As it stands, conventional meat processors are ‘squeezed’ on price. On one side, the major slaughterhouses want higher prices for their cuts, and on the other, supermarkets ‘don’t want to grant better prices’.
“This is a really big problem,” according to German entrepreneur Laura Gertenbach. And she speaks from experience: Gertenbach comes from a family of farmers and has founded her own organic meat business.
But what if meat producers could work independently of slaughterhouses, and create their own raw material in-house?

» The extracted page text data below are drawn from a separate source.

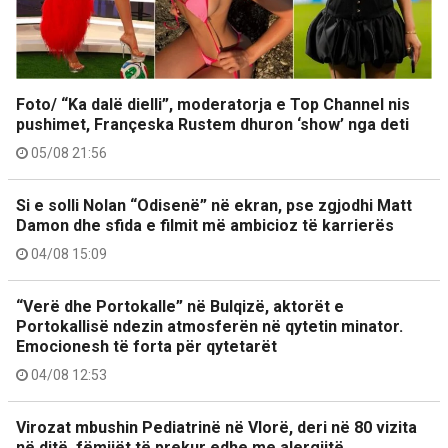
Foto/ “Ka dalë dielli”, moderatorja e Top Channel nis
pushimet, Françeska Rustem dhuron ‘show’ nga deti
05/08 21:56
Si e solli Nolan “Odisenë” në ekran, pse zgjodhi Matt
Damon dhe sfida e filmit më ambicioz të karrierës
04/08 15:09
“Verë dhe Portokalle” në Bulqizë, aktorët e
Portokallisë ndezin atmosferën në qytetin minator.
Emocionesh të forta për qytetarët
04/08 12:53
Virozat mbushin Pediatrinë në Vlorë, deri në 80 vizita
në ditë, fëmijët të prekur edhe me alergjitë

Gertenbach believes they can, and together with co-founder and CTO Patrick Nonnenmacher, is developing technology to help them get there. “We want to break the reliance on agriculture and give food producers the opportunity to produce clean meat in their own factories.”
The duo’s start-up, Innocent Meat, is making an automated, end-to-end clean meat production system for the sector. We are essentially offering ‘clean meat as a service’, explained CEO Gertenbach.
Innocent Meat provides meat producers with bioreactors, cell media and growth factors, and access to smart software based on artificial intelligence. Customers needn’t hire scientists nor software developers: “They just harvest the meat and that’s it.”
The initial focus is on cultivated pork production, and in particular, minced pork. “Minced meat is the most produced meat and processed meat in Europe,” explained the CEO. Producers will be able sell cultivated minced pork as is, or process it into sausages and burgers.
In the long-term, the plug-and-play solution will not be limited to pork. To produce another meat, one would need to alter the cell line, but the bioprocess would stay the same. “They can produce any type of meat they want to produce,” she told this publication. “But we are starting with minced pork.”
Keeping the cost down
Across the lab-grown meat sector, pricing is a challenge – largely due to the most expensive ingredient in its production: the proteins known as growth factors.
Innocent Meat estimates that 90% of the cost of cell-based meat is attributed to growth factors. Gertenbach puts this largely down to scale. “Growth factors are [traditionally] a medical product. And the medical industry doesn’t need growth factors in as high volumes as the meat industry,” she explained.
To bring down costs, Innocent Meat is developing its own plant-based growth factors. While the CEO did not reveal which plant proteins it is using in the media, she could reveal that scaling crop production for this purpose would be relatively simple given her agricultural connections. “It would be very easy to plant those crops, scale it, and harvest it,” she reiterated.
Costs can also be brought down thanks to a filtering process Innocent Meat has developed together with a German engineering company. Essentially, the filter means all cell media needn’t be thrown away after each batch, Gertenbach explained.
The start-up has also developed a proprietary method to produce scaffolds in a ‘very cost-efficient way’, she added.
Both green and clean?
Even if cultured meat can reduce its costs to achieve price parity with its conventional counterpart, question marks remain over its sustainability credentials.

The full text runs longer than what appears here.